March 31, 2016

The Dividend Peril of following the herd

Mark Causer

POST SUMMARY

With global economic growth forecasts being revised downwards, global interest rates at all-time lows, the insatiable appetite for yield, some might argue, has become more desperate.

This of course is by no means a new story, but one that should be monitored closely.

At Financial Keys we believe that it is a sound business and investment principal to occasionally and selectively challenge the status quo.

Let’s take for example, Australian company payout ratios and their dividends, one area that many investors expect and follow without question.

With global economic growth forecasts being revised downwards, global interest rates at all-time lows, the insatiable appetite for yield, some might argue, has become more desperate.

This of course is by no means a new story, but one that should be monitored closely.

At Financial Keys we believe that it is a sound business and investment principal to occasionally and selectively challenge the status quo.

Let’s take for example, Australian company payout ratios and their dividends, one area that many investors expect and follow without question.

Recently (30/3), the Australian Financial Review reported that “the payout ratio for the ASX 200 is at 106.3%. What this means is that “payments to shareholders (dividends) exceed the value of profits that companies make, compared with 65% five years ago.

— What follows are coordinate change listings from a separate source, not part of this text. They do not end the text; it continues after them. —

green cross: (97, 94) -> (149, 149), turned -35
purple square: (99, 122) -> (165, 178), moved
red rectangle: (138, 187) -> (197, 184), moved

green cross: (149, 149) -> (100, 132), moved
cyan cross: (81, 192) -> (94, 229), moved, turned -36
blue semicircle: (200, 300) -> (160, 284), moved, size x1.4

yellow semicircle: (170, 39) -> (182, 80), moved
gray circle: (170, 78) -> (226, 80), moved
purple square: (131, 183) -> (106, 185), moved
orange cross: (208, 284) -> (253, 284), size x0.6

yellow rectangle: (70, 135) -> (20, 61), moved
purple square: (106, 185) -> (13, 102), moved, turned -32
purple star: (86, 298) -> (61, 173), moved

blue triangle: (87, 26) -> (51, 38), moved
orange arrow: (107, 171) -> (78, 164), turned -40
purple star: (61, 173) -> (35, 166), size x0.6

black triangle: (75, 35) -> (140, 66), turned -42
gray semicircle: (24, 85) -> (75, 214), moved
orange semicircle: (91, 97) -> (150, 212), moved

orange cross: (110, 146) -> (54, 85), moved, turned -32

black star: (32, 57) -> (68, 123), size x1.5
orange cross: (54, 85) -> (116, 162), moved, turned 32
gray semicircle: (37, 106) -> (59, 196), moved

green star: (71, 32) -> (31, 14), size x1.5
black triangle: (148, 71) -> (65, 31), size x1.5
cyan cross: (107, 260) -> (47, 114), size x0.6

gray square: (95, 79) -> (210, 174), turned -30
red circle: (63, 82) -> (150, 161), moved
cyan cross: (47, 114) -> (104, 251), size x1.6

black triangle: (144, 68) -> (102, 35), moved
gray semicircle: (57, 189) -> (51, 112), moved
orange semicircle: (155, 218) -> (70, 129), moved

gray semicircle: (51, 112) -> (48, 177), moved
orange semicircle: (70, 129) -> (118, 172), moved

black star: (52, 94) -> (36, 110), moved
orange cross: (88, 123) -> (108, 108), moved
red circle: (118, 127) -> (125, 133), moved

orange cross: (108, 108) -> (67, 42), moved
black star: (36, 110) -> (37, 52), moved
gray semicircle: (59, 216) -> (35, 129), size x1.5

This figure is unsustainable.” Furthermore, “despite the high payout ratio, the actual dollar-amount of dividends is tumbling as corporate profits weaken.

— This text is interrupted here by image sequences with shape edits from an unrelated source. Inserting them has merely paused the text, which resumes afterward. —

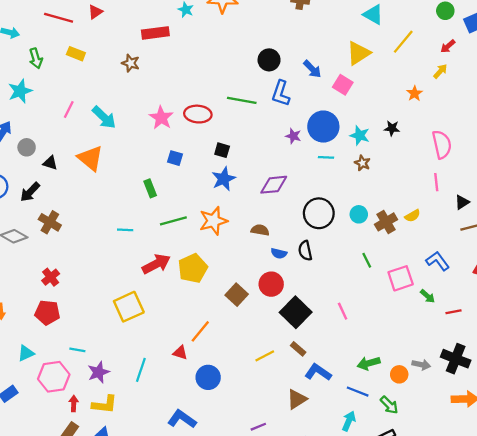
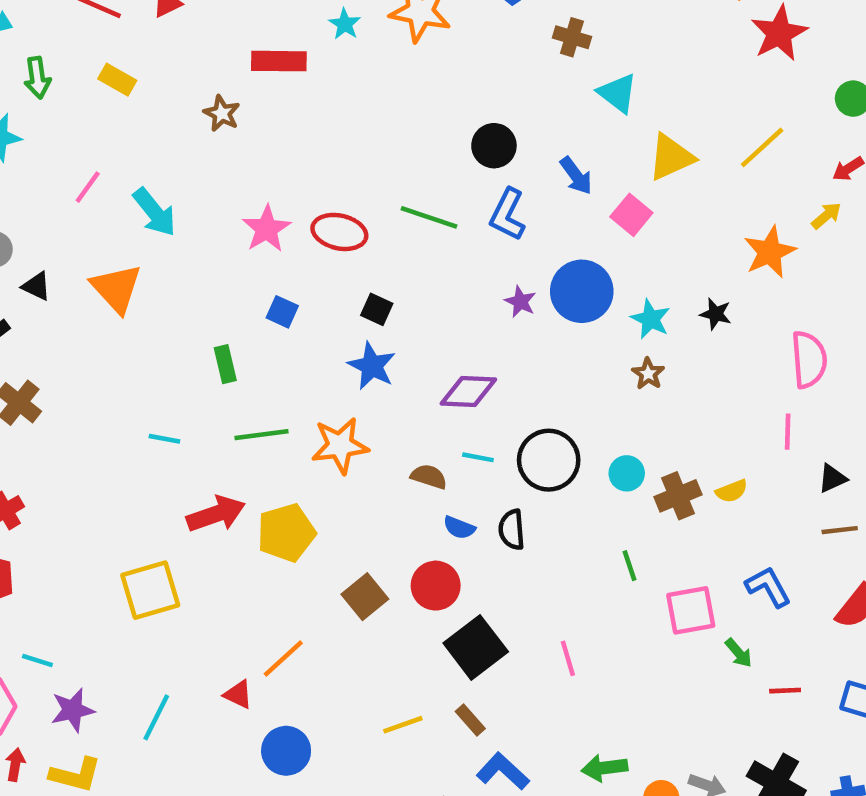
cyan triangle: (373, 15) -> (618, 93), moved
orange star: (415, 93) -> (770, 252), size x1.6
cyan line: (326, 157) -> (478, 457), moved
blue star: (224, 179) -> (372, 366), turned -30

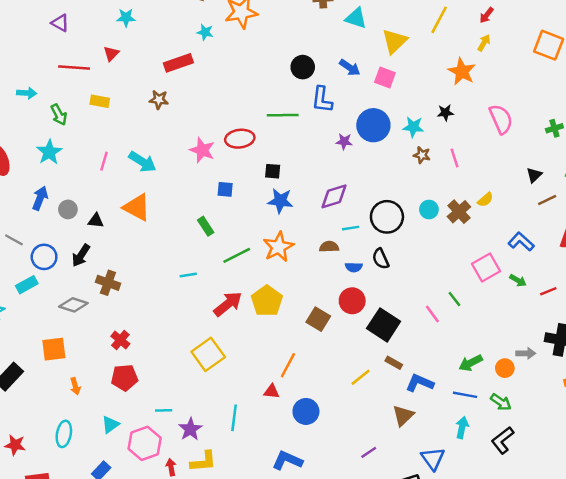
pink line: (788, 432) -> (455, 158), moved
green line: (629, 566) -> (454, 299), moved

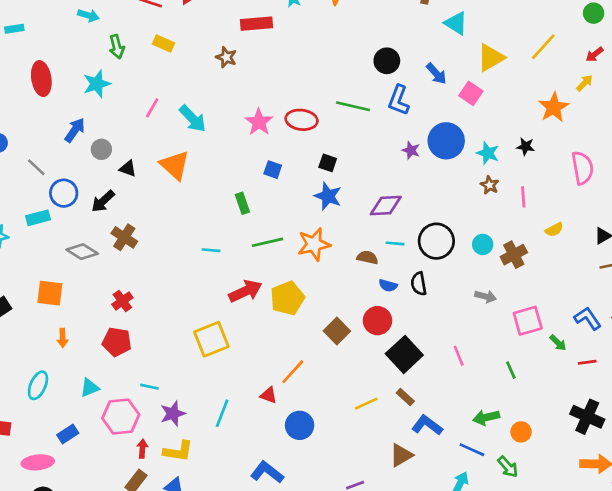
yellow semicircle: (485, 200) -> (554, 230), moved
blue L-shape: (521, 242) -> (588, 318), moved
green line: (454, 299) -> (511, 370), moved
gray arrow: (526, 353) -> (486, 296), moved

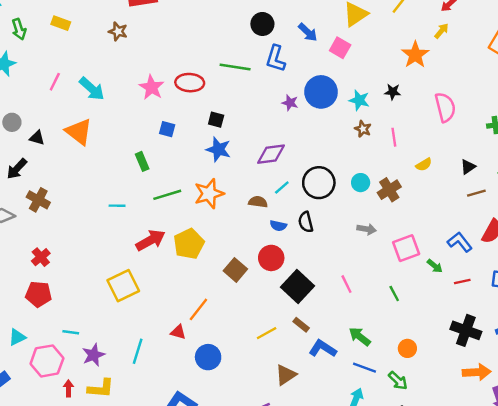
cyan line: (395, 243) -> (282, 187), turned -42
green arrow: (486, 417) -> (360, 337), moved, turned 55
brown triangle: (401, 455) -> (286, 375), moved

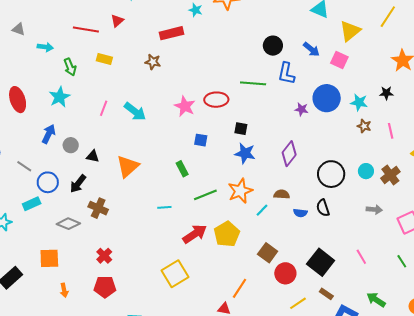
orange triangle: (79, 132) -> (128, 166), moved, turned 45
purple diamond: (271, 154) -> (289, 154), turned -40
cyan line: (282, 187) -> (262, 210), moved
red circle: (271, 258) -> (285, 273), moved

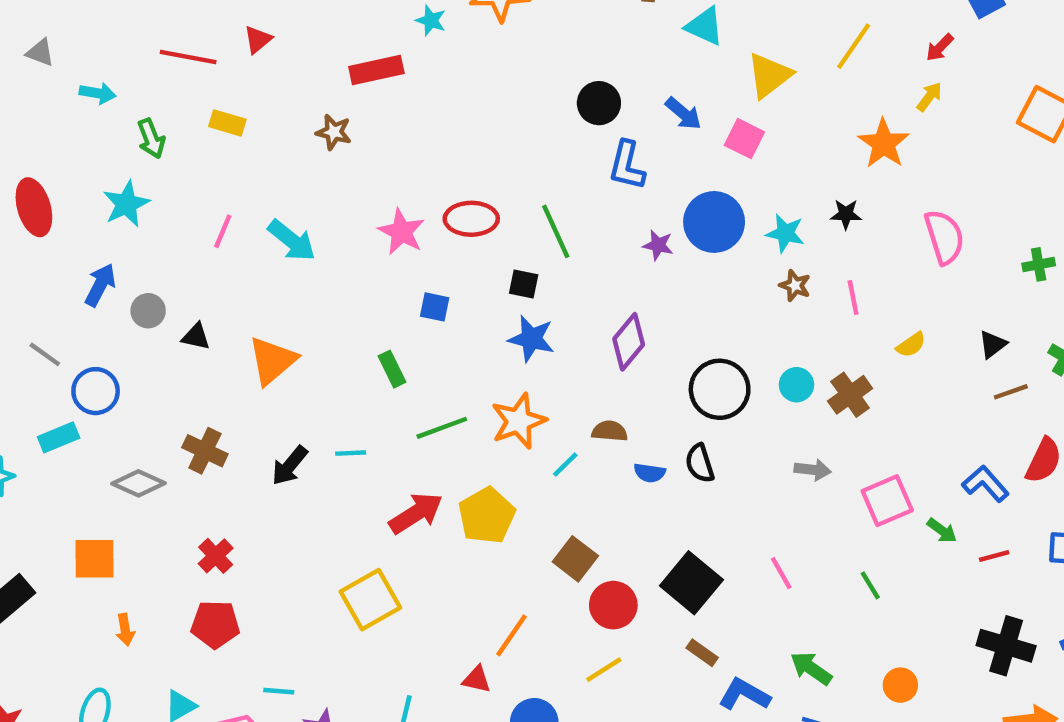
green line: (253, 83) -> (556, 231), moved, turned 60
black arrow: (78, 184) -> (290, 466), moved
yellow line: (298, 303) -> (604, 670), moved

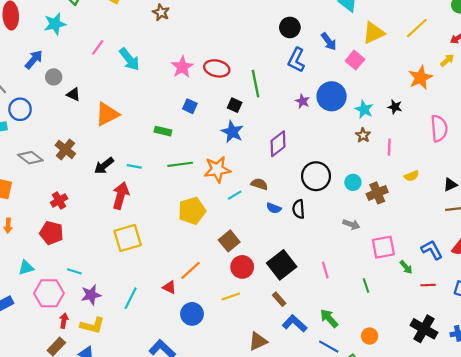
green rectangle: (392, 369) -> (163, 131), turned -63
red arrow: (416, 513) -> (121, 196), moved, turned -55

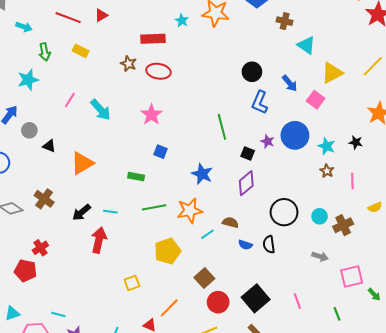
red ellipse: (217, 68) -> (158, 71), moved
black square: (235, 105) -> (248, 154), moved
red pentagon: (51, 233) -> (25, 271), moved
yellow square: (128, 238) -> (132, 283), moved, size x0.6

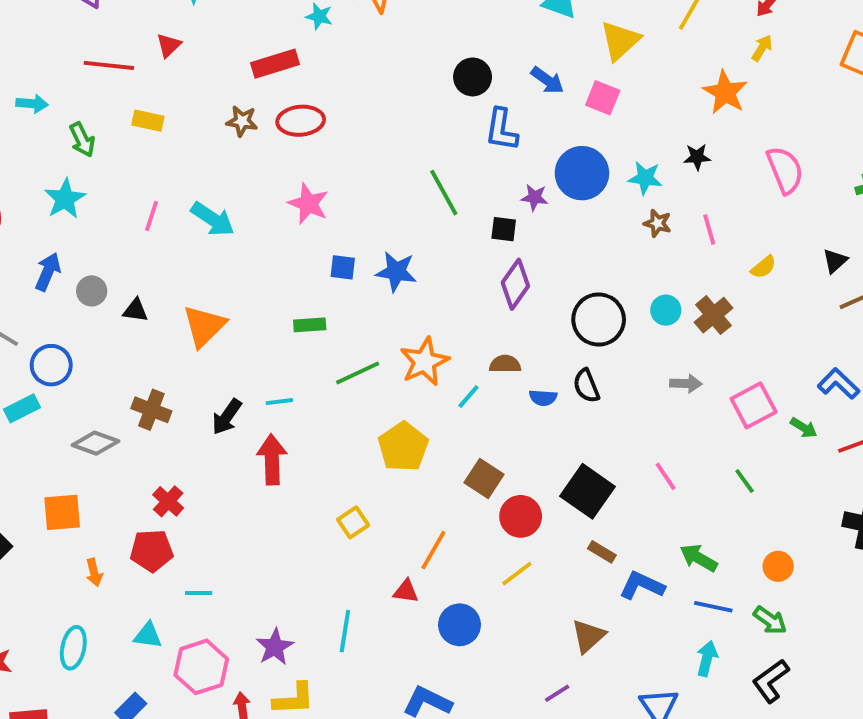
blue star: (202, 174) -> (396, 272), moved
cyan triangle: (12, 313) -> (148, 635), turned 42
cyan line: (58, 315) -> (199, 593), moved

The $19 billion in interim dividends to be paid out for the latest half year results is around 20% below last years”.  The ASX 200 dividend yield is 4.94%, which is slightly off the highest levels since the GFC in June 2009.

It should be worth noting that one company, CBA, is paying out $3.4 billion alone.   

For close to two decades, Australian companies have been world leaders with consistently high payout ratios between 60% - 70%, beating the UK, the US, Japan, Europe and Canada. This has been aided by the introduction of the dividend imputation system in July 1987.  This system ensuring no double taxation of dividends i.e. taxed at both the company level and the individual level.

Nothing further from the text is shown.